Check your knowledge with these True or False questions:
Question 1: Time-based maintenance refers to recording a time of day when the maintenance is performed.
Question 2: Condition-based maintenance is maintenance performed, on contingency, depending upon the condition of the equipment or system.
Question 3: Condition-based maintenance need not rely on the subjective judgement of an experienced individual.
Question 4: Almost all maintenance is very efficient and is scheduled to be performed at precisely the right time.
Question 5: A well-planned maintenance strategy does not often result in operational cost savings.
Time-based maintenance is maintenance performed at a specific predetermined time or time interval. A filter may be changed once per month, or once per year. It is generally performed without regard to its condition. This type of maintenance may be set up to satisfy manufacturer guidelines, based on historical data showing when it is prudent to perform; a set amount of time. It is driven by a calendar and is often most efficient and cost effective to accomplish it this way.
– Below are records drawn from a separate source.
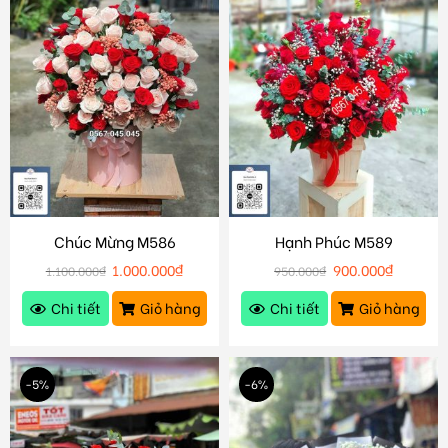
Chúc Mừng M586
Hạnh Phúc M589
1.000.000
₫
900.000
₫
1.100.000
₫
950.000
₫
Chi tiết
Giỏ hàng
Chi tiết
Giỏ hàng
-5%
-6%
Condition-based maintenance may require testing, inspection, and assessment on some periodic basis. Many materials and equipment may be designed to last for a long lifespan. They also may depend on environmental conditions, hours of usage, and the severity of service. Condition-based maintenance is better when maintenance is costly, disruptive, and dependent upon operating hours and environment. A plant shutdown may be an opportune time to inspect, or repair, based on other data such as wear and manufacturer’s recommendation of operational hours. Thus, it is a good candidate for condition-based maintenance.
Automation and digital technology can help determine a decision to maintain and repair equipment. Such automatic indicators include machine intelligence, monitoring systems (sensors), and advanced automation that utilizes Industry 4.0 technology via the Internet of Things (IoT) to signal the need for maintenance.
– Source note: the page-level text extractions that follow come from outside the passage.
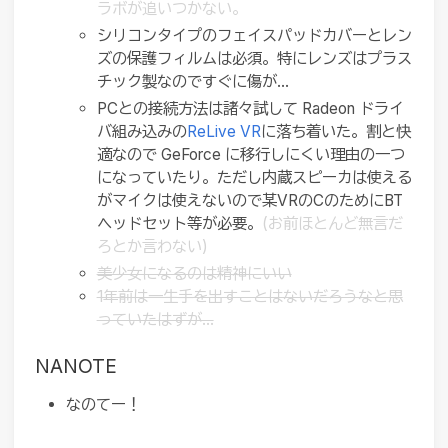
ラボが追いつかない。
シリコンタイプのフェイスパッドカバーとレン
ズの保護フィルムは必須。特にレンズはプラス
チック製なのですぐに傷が…
PCとの接続方法は諸々試して Radeon ドライ
バ組み込みの
ReLive VR
に落ち着いた。割と快
適なので GeForce に移行しにくい理由の一つ
になっていたり。ただし内蔵スピーカは使える
がマイクは使えないので某VRのCのためにBT
ヘッドセット等が必要。
(お前ほとんど無言だ
ろとか言わない)
美少女になるのは精神にいい
1年前は一生手を出すことはないだろうなと思
っていたはずが…
NANOTE
なのてー！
Maintenance professionals struggle to apply the right type of maintenance (condition-based or time-based) to the appropriate equipment and components, at the appropriate time. Much maintenance follows a time-based method, often influenced by manufacturers and other parties who stand to benefit from the maintenance.
However, condition-based maintenance must be balanced with time-based by considering the required disruption, required testing, and the cost of performing maintenance within a specific maintenance window. Maintenance plans are best developed from experience and analysis of historical data, use automation, and include anecdotal data from experienced professionals. Achieving the best maintenance program requires technology, software, and other tactics, used with discipline, to develop an effective and efficient maintenance strategy.
A carefully developed maintenance plan and strategy will usually pay for itself when properly executed. It avoids redundant work and does not entail over investing in time and resources to be successful. This is especially true when organizations employ a combination of Preventive Maintenance, Operator Performed Maintenance (on minor tasks), and utilizing skilled, experienced Maintenance professionals.